Economic Growth That Meets Present And Future Needs

SUSTAINABLE DEVELOPMENT

`HUMANITY has the ability to make development sustainable - to ensure that it meets the needs of the present without compromising the ability of future generations to meet their own needs."

This sentence - a definition of sustainable development - is from "Our Common Future," the 1987 report of the World Commission on Environment and Development, which was the spawning ground for the Earth Summit opening tomorrow in Rio de Janeiro.

As profoundly challenging (and yet as hopeful) as that statement is, it is also open to wide interpretation. Just to cite one example, there is a vast difference between the "needs" of those in developing countries and the "wants" that people in more advanced industrialized nations have gotten used to. Meeting "the needs of the present" suggests more equitable distribution of goods and services in a world where at present there are vast disparities in income level and quality of life. And how far out int o the future do generations have to be considered? Seven, as in some native American cultures?

Those who advocate sustainability are careful to point out the difference between "development" and "growth," which are far from synonymous. In their World Bank Environment Working Paper published last July, Robert Goodland, Herman Daly, and Salah El Serafy put the difference this way:

"To grow means to increase in size by the assimilation or accretion of materials. To develop means to expand or realize the potentialities of; to bring to a fuller, greater, or better state.... Quantitative growth and qualitative improvement follow different laws. Our planet develops over time without growing. Our economy, a subsystem of the finite and non-growing earth, must eventually adapt to a similar pattern of development."

To follow such a pattern means fundamental economic rethinking, especially a redesign in the way economic health is determined. Herman Daly at the World Bank and futurist Hazel Henderson have been advocating such changes for years, and some western European countries have begun to measure the economic costs of, for example, depleting natural resources or cleaning up pollution.

Market economics and gross national product (GNP), argues Ms. Henderson in her new book, "Paradigms in Progress: Life Beyond Economics," represent a "narrow `productionist,' supply-side approach, which ignores both the social costs incurred and the problems of demand."

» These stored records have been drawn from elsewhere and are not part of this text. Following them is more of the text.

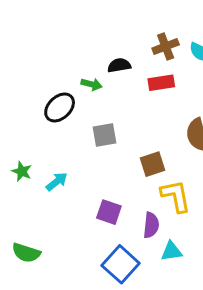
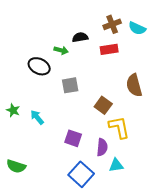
black ellipse: (60, 107) -> (39, 66), turned 70
brown square: (153, 164) -> (103, 105), turned -36
cyan arrow: (57, 182) -> (37, 117), turned -91

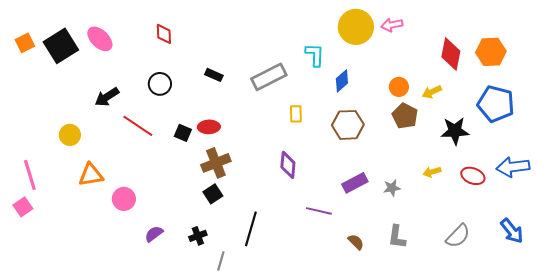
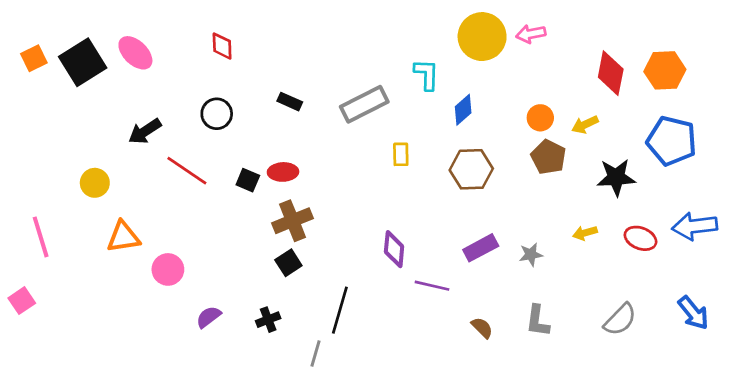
purple diamond: (288, 165) -> (394, 249), moved
pink square: (23, 207) -> (22, 301), moved
gray line: (221, 261) -> (316, 353), moved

"The hard truth is that our economic system is partially blind," writes Sen. Al Gore (D) of Tennessee in his recent bestseller, "Earth in the Balance." "It carefully measures and keeps track of the value of those things most important to buyers and sellers, such as food, clothing, manufactured goods, work, and indeed, money itself. But its intricate calculations often completely ignore the value of other things that are harder to buy and sell: fresh water, clean air, the beauty of the mountains, the rich

diversity of life in the forest, to name a few."

Not to count those things in the economic balance leads to the current state of unsustainable development - nonrenewable resources running out and renewable resources being used up too rapidly. This, Senator Gore terms "future abuse."